──────── Data for analysis ────────
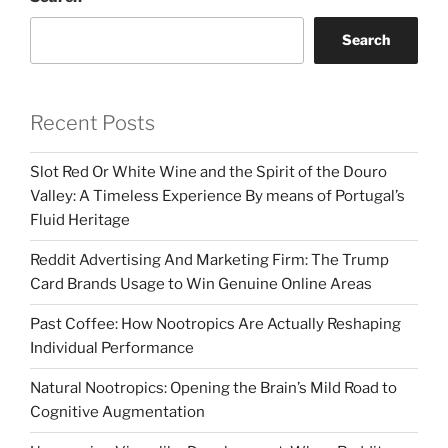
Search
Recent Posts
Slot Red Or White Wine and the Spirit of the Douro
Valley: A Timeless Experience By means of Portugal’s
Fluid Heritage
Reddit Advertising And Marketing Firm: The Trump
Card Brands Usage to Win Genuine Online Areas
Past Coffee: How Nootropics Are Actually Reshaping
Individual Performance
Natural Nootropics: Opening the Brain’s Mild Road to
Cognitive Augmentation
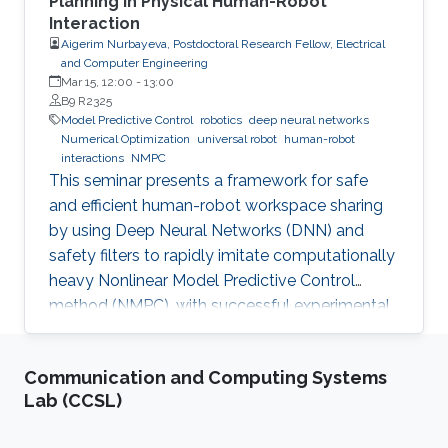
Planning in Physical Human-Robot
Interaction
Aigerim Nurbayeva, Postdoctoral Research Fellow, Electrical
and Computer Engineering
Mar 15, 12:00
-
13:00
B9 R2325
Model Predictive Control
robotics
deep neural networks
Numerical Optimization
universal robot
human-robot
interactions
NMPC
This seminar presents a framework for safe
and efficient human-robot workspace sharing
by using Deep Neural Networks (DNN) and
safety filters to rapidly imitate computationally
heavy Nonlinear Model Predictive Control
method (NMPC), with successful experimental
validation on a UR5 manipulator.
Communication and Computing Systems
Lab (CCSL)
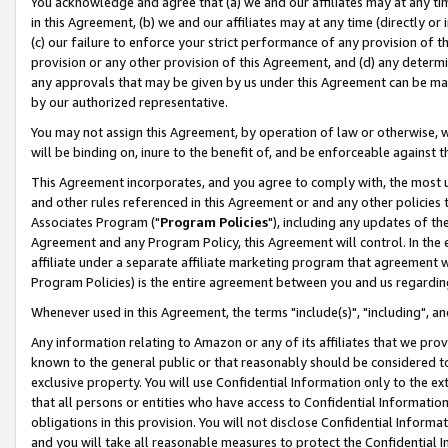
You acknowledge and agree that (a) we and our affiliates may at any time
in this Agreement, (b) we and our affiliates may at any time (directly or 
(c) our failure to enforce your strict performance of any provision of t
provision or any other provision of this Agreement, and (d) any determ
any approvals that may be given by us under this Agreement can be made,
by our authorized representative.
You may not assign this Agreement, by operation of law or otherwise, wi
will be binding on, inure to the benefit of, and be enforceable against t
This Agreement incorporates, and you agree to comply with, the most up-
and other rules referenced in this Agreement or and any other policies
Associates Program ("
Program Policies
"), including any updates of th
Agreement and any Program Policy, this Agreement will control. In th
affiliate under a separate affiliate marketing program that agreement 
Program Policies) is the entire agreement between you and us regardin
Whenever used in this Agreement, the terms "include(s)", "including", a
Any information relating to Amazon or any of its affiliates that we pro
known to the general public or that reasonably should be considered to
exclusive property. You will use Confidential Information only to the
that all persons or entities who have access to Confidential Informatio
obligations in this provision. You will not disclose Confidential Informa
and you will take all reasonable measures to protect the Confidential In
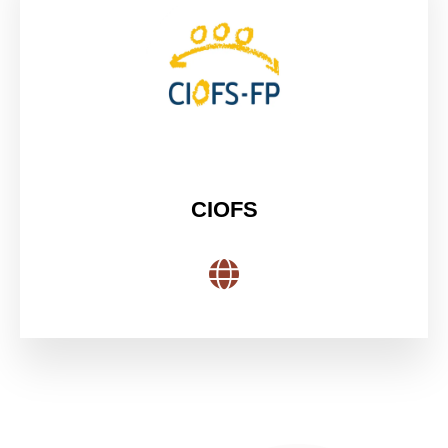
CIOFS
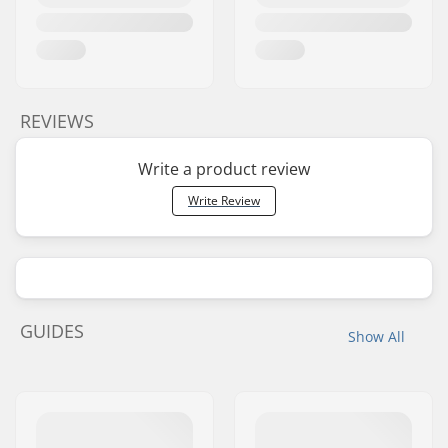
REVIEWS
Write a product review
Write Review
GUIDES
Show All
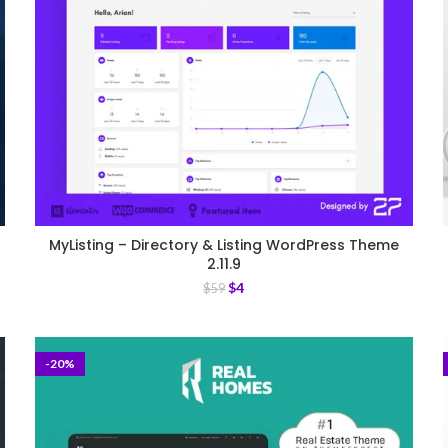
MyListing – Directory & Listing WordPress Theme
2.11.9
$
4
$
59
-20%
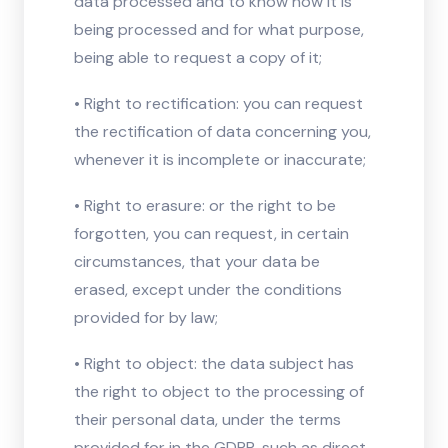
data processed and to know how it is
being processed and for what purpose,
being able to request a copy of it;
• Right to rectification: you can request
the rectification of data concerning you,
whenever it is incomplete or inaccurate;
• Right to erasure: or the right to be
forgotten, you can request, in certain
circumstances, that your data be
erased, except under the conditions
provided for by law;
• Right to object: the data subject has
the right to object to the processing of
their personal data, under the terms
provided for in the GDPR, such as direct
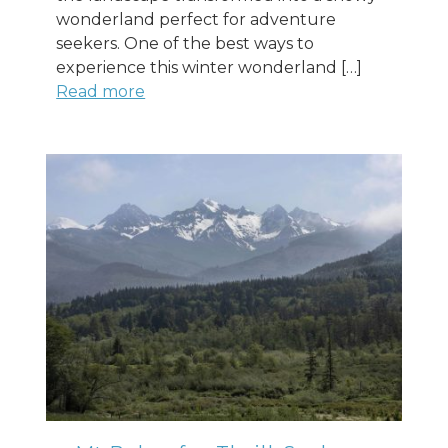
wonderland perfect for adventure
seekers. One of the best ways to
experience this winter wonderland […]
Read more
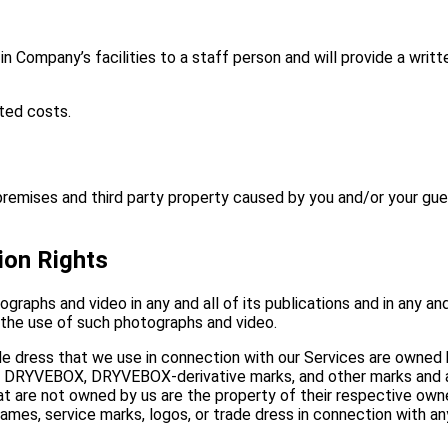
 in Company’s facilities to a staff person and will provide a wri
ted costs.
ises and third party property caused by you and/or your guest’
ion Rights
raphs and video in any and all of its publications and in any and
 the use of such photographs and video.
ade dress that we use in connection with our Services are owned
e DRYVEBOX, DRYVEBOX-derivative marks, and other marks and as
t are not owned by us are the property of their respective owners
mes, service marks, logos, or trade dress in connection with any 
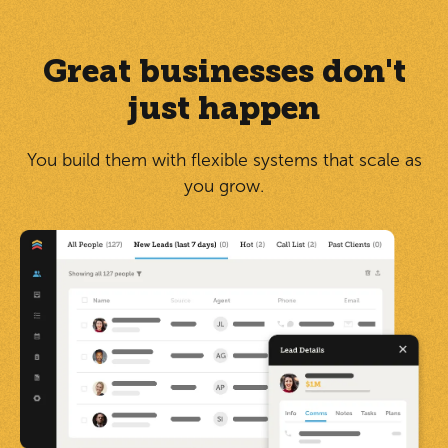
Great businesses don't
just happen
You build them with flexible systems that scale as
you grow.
────────
──────── Data for analysis ────────
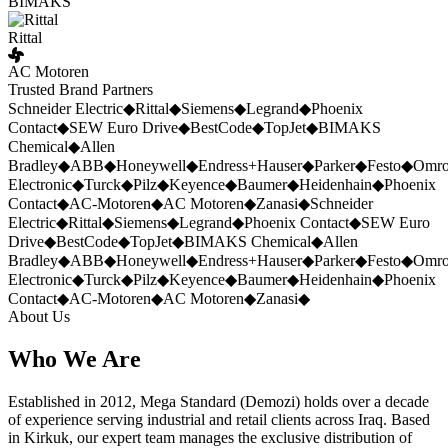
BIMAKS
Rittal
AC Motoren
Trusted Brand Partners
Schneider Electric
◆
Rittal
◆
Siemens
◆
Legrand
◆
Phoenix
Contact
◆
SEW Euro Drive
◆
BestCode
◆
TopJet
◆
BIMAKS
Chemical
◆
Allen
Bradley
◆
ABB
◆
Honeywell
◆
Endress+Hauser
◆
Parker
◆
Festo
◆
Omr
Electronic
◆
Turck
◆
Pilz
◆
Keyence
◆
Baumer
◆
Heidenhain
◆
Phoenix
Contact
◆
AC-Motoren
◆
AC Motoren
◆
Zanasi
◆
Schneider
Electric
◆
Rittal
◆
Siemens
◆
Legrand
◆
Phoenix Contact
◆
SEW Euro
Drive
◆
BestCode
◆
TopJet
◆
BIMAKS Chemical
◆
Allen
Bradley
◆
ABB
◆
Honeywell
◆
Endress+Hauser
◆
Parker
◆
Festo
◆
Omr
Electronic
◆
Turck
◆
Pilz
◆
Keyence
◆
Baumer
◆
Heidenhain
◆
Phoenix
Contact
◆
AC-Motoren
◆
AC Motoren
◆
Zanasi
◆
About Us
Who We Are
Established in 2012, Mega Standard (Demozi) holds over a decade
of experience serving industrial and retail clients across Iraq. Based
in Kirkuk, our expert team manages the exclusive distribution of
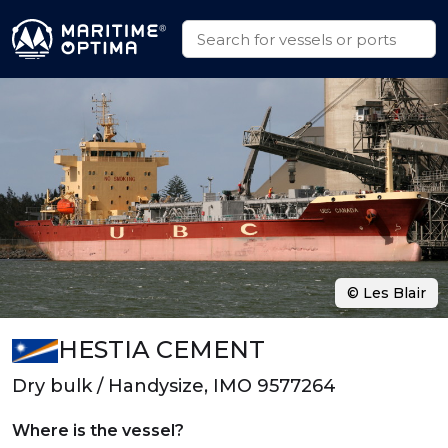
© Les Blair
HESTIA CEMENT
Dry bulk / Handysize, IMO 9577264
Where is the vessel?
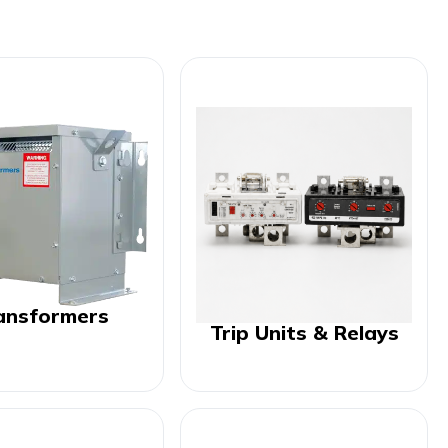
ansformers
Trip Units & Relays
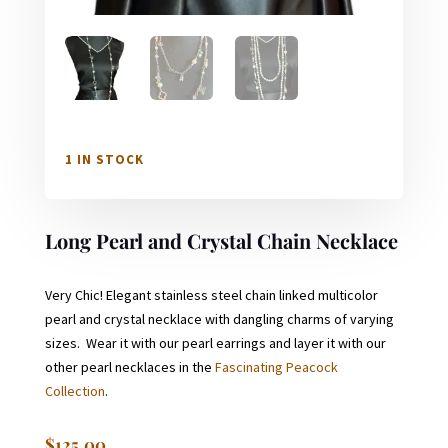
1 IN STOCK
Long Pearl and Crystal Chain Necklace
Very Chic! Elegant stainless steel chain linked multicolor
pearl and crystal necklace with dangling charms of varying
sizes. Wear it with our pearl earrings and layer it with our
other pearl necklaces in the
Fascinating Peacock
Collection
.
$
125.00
────────
# Task to carry out
Search the entries for the string "including". Copy every line that has it.

# Response
"), including any updates of th
Whenever used in this Agreement, the terms "include(s)", "including", a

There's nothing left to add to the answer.